In passing, also rename the TCHAR macro to GETCHAR, because pgindent is
messing with the formatting of the former (apparently it now thinks TCHAR
is a typedef name).

Back-patch to 8.3, where the bug was introduced.
---
 src/backend/utils/adt/like_match.c    | 132 +++++++++++++-------------
 src/test/regress/expected/strings.out |   8 +-
 src/test/regress/sql/strings.sql      |   4 +-
 3 files changed, 74 insertions(+), 70 deletions(-)

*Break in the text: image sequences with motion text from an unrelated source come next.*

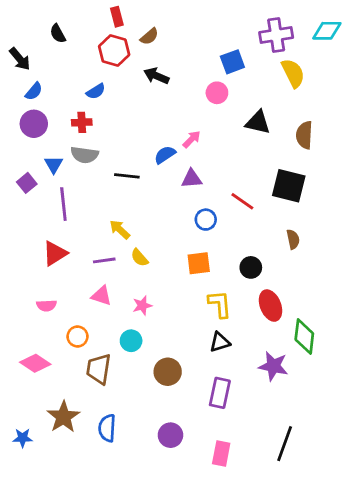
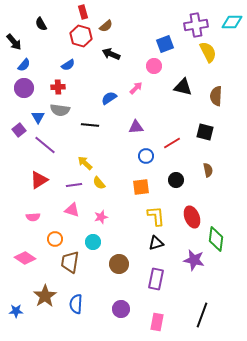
pink arrow: (192, 139) -> (136, 88), moved
blue semicircle: (165, 155) -> (109, 98), moved
black square: (289, 186) -> (205, 132), size x0.7
red line: (242, 201) -> (172, 143), turned -66
purple line: (63, 204) -> (45, 145), turned -45
black circle: (251, 267) -> (176, 180), moved

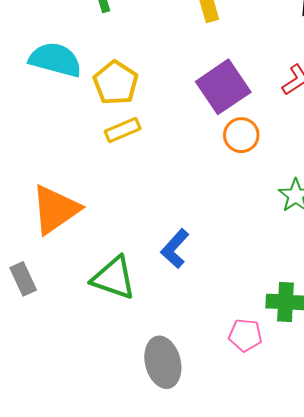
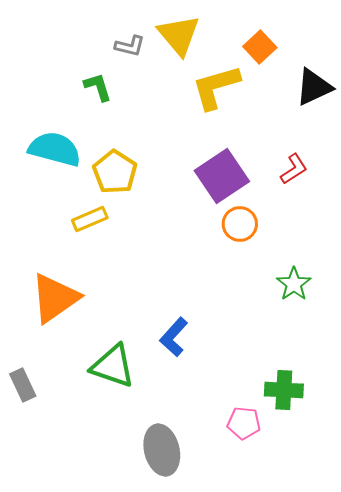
yellow rectangle: (123, 130) -> (90, 219), moved
gray rectangle: (23, 279) -> (23, 385), moved

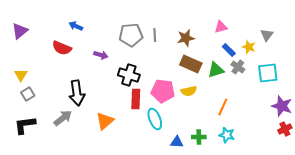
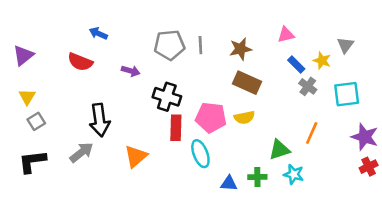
purple triangle: (20, 31) -> (23, 55), moved
green triangle: (216, 70) -> (279, 150), moved
orange line: (223, 107) -> (312, 133), moved

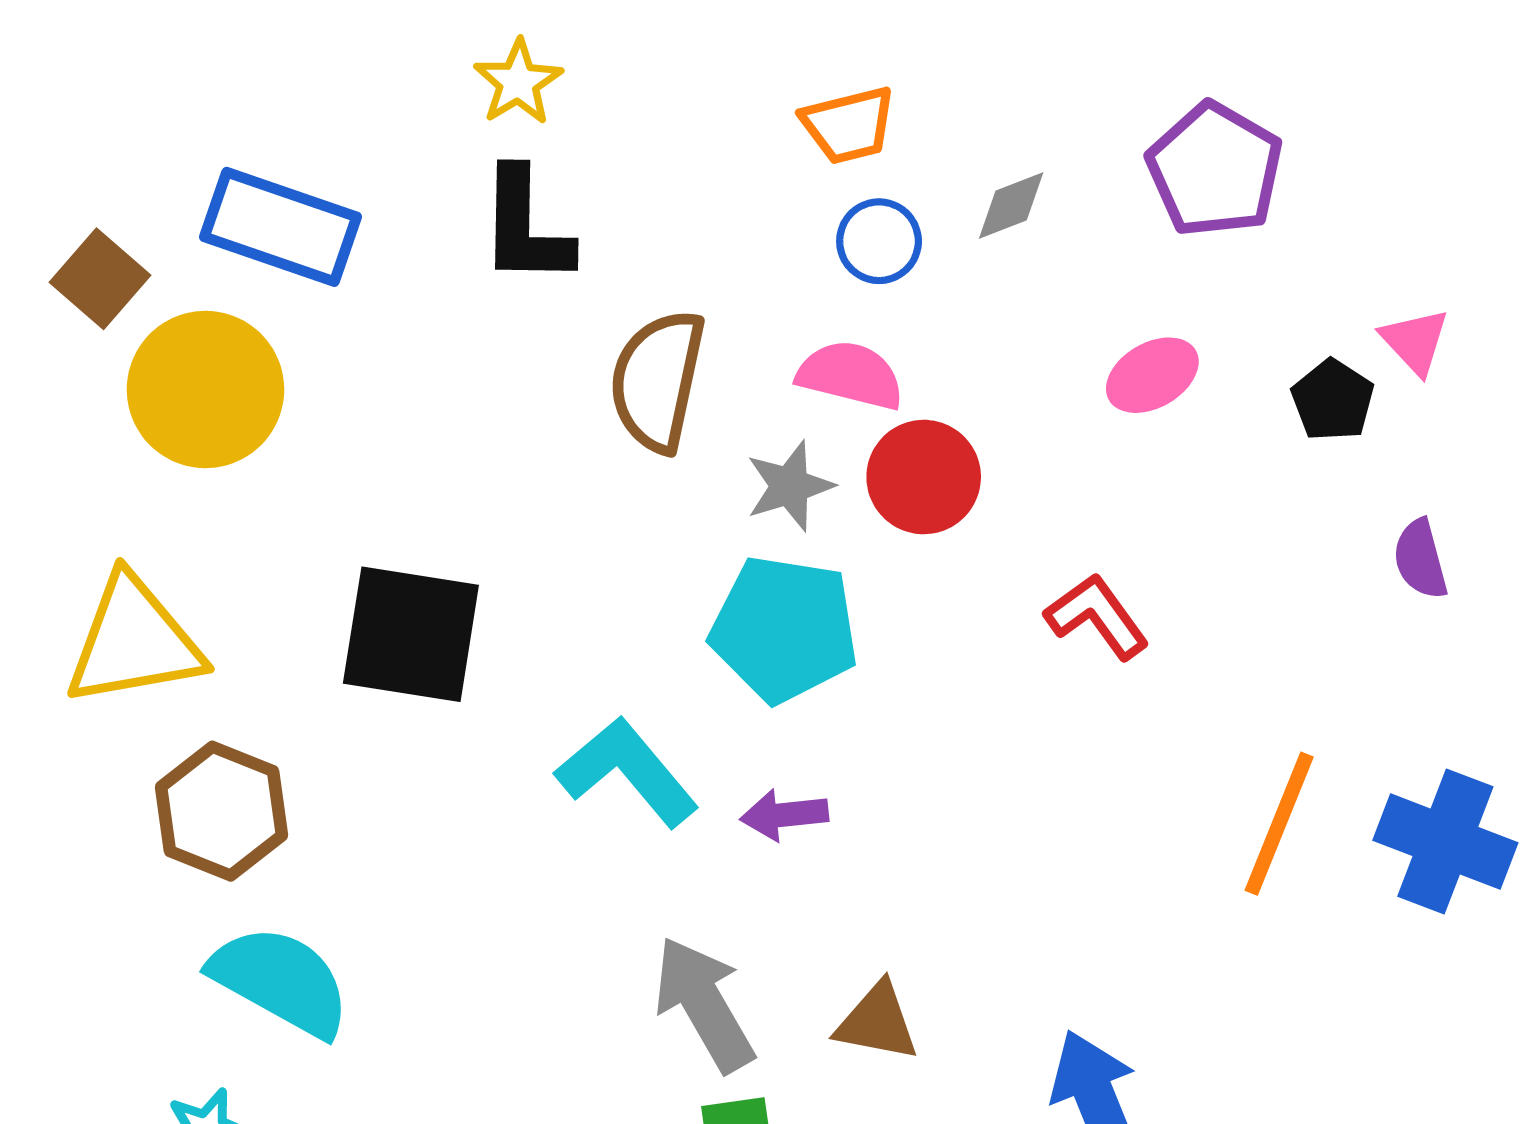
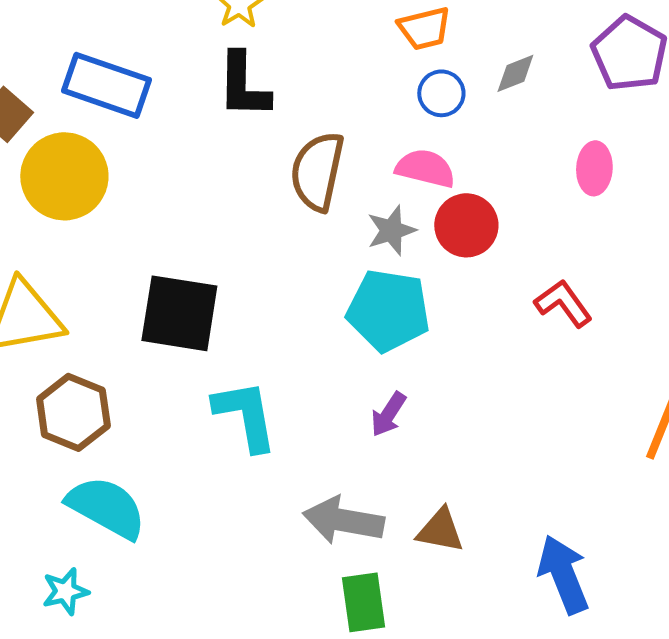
pink ellipse: (1152, 375) -> (594, 168), turned -57
cyan L-shape: (627, 772) -> (245, 415), moved, turned 30
purple arrow: (784, 815) -> (388, 414), turned -51
gray arrow: (704, 1004) -> (343, 520), turned -50

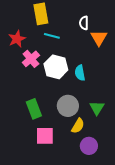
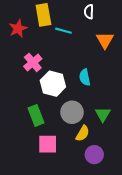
white semicircle: (84, 23) -> (89, 12), moved
cyan line: (52, 36) -> (64, 31), moved
red star: (17, 39) -> (18, 29), moved
white hexagon: (56, 67) -> (53, 84), moved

diff --git a/src/backend/utils/adt/like_match.c b/src/backend/utils/adt/like_match.c
index 41acc01d60..b67ba020cf 100644
--- a/src/backend/utils/adt/like_match.c
+++ b/src/backend/utils/adt/like_match.c
@@ -14,12 +14,12 @@
  * NextChar
  * MatchText - to name of function wanted
  * do_like_escape - name of function if wanted - needs CHAREQ and CopyAdvChar
- * MATCH_LOWER - define iff using to_lower on text chars
+ * MATCH_LOWER - define for case (4), using to_lower on single-byte chars
  *
  * Copyright (c) 1996-2010, PostgreSQL Global Development Group
  *
  * IDENTIFICATION
- *	$PostgreSQL: pgsql/src/backend/utils/adt/like_match.c,v 1.27 2010/01/02 16:57:54 momjian Exp $
+ *	$PostgreSQL: pgsql/src/backend/utils/adt/like_match.c,v 1.28 2010/05/28 17:35:23 tgl Exp $
  *
  *-------------------------------------------------------------------------
  */
@@ -70,9 +70,9 @@
  */
 
 #ifdef MATCH_LOWER
-#define TCHAR(t) ((char) tolower((unsigned char) (t)))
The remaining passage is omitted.